Here are the current instructions (also available on GitHub):

Building

Prerequisites for “happy path”:

  • Raspberry Pi configured with BCM SPI enabled
  • AVR-GCC installed
    • Easiest way to get this is ‘sudo apt-get install arduino’
  • Jumpers to wire SPI bus of Raspberry Pi to the ISP pins on the finished board
Steps
Hardware
Firmware
  • Hook up the ISP pins on the assembled board to your Raspberry PI as follows:
    • ISP Pin 1 –> Raspberry Pi Pin 21 (MISO)
    • ISP Pin 2 –> Raspberry Pi Pin 17 (3.3V)
    • ISP Pin 3 –> Raspberry Pi Pin 23 (SCK)
    • ISP Pin 4 –> Raspberry Pi Pin 19 (MOSI)
    • ISP Pin 5 –> Raspberry Pi Pin 15 (GPIO22)
    • ISP Pin 6 –> Raspberry Pi Pin 25 (GND)
  • Execute the following on the Raspberry Pi command line
    • cd firmware
    • make fuse
    • make install

This is a picture of the intended use.  The current PCB has a drill-hole in the top-center which fits a tiny finishing nail or wire brad perfectly.  Pre-nail the wire brad, and slide it through the hole in the board and into the wall (or whatever surface you are using).  Slide the switch to the “on” position when you use your Roomba, and back to “off” when finished, to preserve battery life.

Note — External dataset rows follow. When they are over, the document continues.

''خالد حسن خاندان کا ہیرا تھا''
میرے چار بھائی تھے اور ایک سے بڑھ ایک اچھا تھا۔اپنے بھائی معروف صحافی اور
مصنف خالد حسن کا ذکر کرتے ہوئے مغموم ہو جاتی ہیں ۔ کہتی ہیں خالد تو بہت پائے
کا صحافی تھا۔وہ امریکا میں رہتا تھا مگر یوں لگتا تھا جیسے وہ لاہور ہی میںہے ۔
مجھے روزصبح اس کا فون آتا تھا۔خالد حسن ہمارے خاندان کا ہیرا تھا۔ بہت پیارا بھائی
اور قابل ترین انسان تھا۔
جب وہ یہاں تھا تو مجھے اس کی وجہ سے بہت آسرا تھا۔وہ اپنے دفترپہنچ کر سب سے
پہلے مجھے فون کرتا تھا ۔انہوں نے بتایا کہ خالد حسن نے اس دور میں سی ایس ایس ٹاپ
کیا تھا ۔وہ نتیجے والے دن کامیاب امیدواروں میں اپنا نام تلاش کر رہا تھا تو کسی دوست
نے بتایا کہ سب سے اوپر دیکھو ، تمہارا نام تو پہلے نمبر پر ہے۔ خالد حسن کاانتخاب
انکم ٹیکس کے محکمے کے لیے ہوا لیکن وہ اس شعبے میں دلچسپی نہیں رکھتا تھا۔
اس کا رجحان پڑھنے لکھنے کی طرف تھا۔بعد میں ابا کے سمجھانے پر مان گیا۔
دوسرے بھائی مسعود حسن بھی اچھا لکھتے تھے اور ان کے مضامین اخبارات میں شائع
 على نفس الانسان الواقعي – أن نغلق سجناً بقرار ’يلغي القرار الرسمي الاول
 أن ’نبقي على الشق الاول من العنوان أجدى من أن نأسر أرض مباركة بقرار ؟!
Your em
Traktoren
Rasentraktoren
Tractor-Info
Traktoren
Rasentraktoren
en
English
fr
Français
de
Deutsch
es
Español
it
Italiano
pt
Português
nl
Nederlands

2 thoughts on “Finished Revision “A” Virtual Wall”

  1. Saw this on the OSHPark blog. Very nice. Have you considered an SMD version of the project? If you can fit your code in 4k of flash instead of 8, there is an SSOP footprint ATTiny45 – it’s very small. I suspect you could pack the whole thing with a boost converter (run it from a single AA or AAA cell) and an SMD IR emitter in about a square inch.

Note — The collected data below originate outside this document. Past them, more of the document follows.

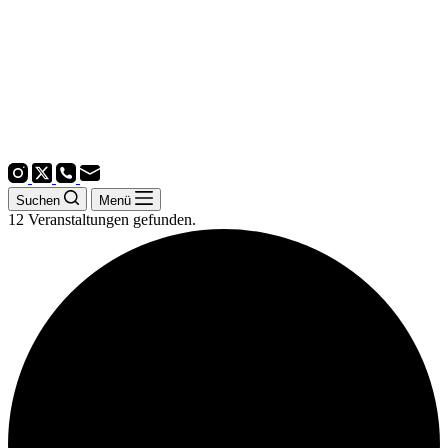
Suchen
Menü
12 Veranstaltungen gefunden.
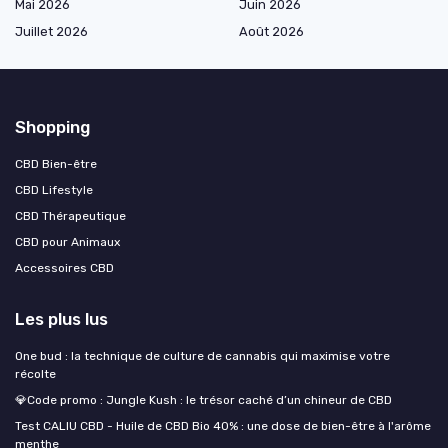
Mai 2026
Juin 2026
Juillet 2026
Août 2026
Shopping
CBD Bien-être
CBD Lifestyle
CBD Thérapeutique
CBD pour Animaux
Accessoires CBD
Les plus lus
One bud : la technique de culture de cannabis qui maximise votre
récolte
💎Code promo : Jungle Kush : le trésor caché d’un chineur de CBD
Test CALIU CBD - Huile de CBD Bio 40% : une dose de bien-être à l'arôme
menthe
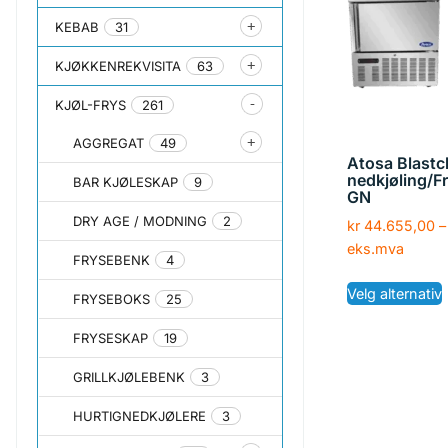
KEBAB
31
KJØKKENREKVISITA
63
KJØL-FRYS
261
AGGREGAT
49
Atosa Blastch
nedkjøling/Fr
BAR KJØLESKAP
9
GN
DRY AGE / MODNING
2
kr
44.655,00
–
eks.mva
FRYSEBENK
4
Velg alternativ
FRYSEBOKS
25
FRYSESKAP
19
GRILLKJØLEBENK
3
HURTIGNEDKJØLERE
3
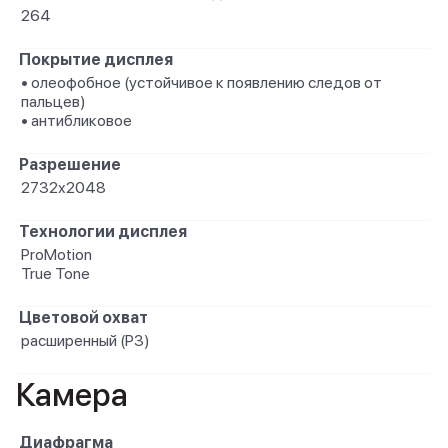
264
Покрытие дисплея
• олеофобное (устойчивое к появлению следов от
пальцев)
• антибликовое
Разрешение
2732x2048
Технологии дисплея
ProMotion
True Tone
Цветовой охват
расширенный (P3)
Камера
Диафрагма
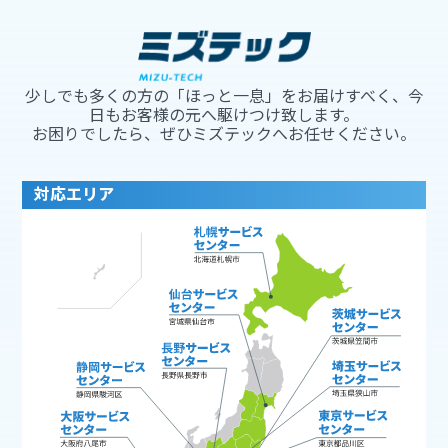
少しでも多くの方の「ほっと一息」をお届けすべく、今
日もお客様の元へ駆けつけ致します。
お困りでしたら、ぜひミズテックへお任せください。
対応エリア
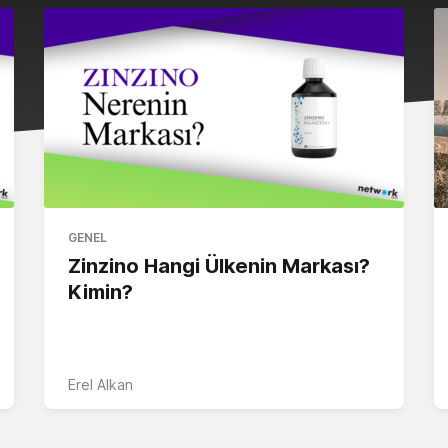
GENEL
Zinzino Hangi Ülkenin Markası?
Kimin?
Erel Alkan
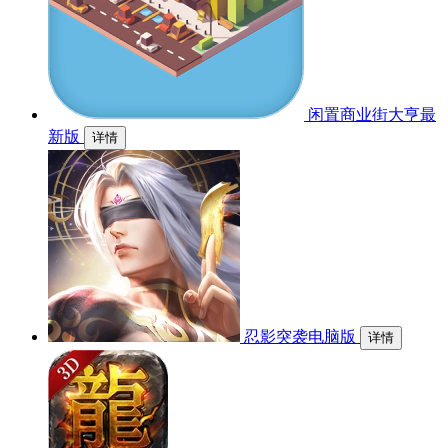
闲置商业街大亨最
新版
详情
忍影突袭电脑版
详情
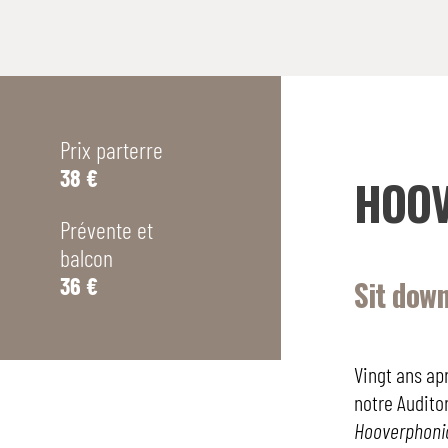
Prix parterre
38 €
HOO
Prévente et
balcon
36 €
Sit dow
Vingt ans ap
notre Audito
Hooverphoni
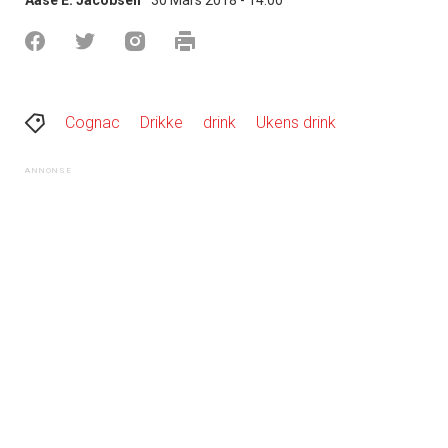
Cognac
Drikke
drink
Ukens drink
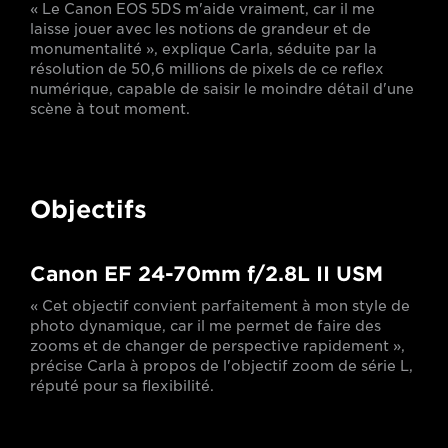
« Le Canon EOS 5DS m'aide vraiment, car il me
laisse jouer avec les notions de grandeur et de
monumentalité », explique Carla, séduite par la
résolution de 50,6 millions de pixels de ce reflex
numérique, capable de saisir le moindre détail d'une
scène à tout moment.
Objectifs
Canon EF 24-70mm f/2.8L II USM
« Cet objectif convient parfaitement à mon style de
photo dynamique, car il me permet de faire des
zooms et de changer de perspective rapidement »,
précise Carla à propos de l'objectif zoom de série L,
réputé pour sa flexibilité.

    1. Thanks! The 85 is definitely overkill here–the program fits under 2k at the moment–but I haven’t yet invested in the necessary tools for SMD work, and can’t justify the cost right now. Plus I sort of enjoy through-hole work. 🙂 I wonder about the tiny IR emitter though–the Roomba is just not that sensitive, as it turns out. If it were bright enough, it might work though.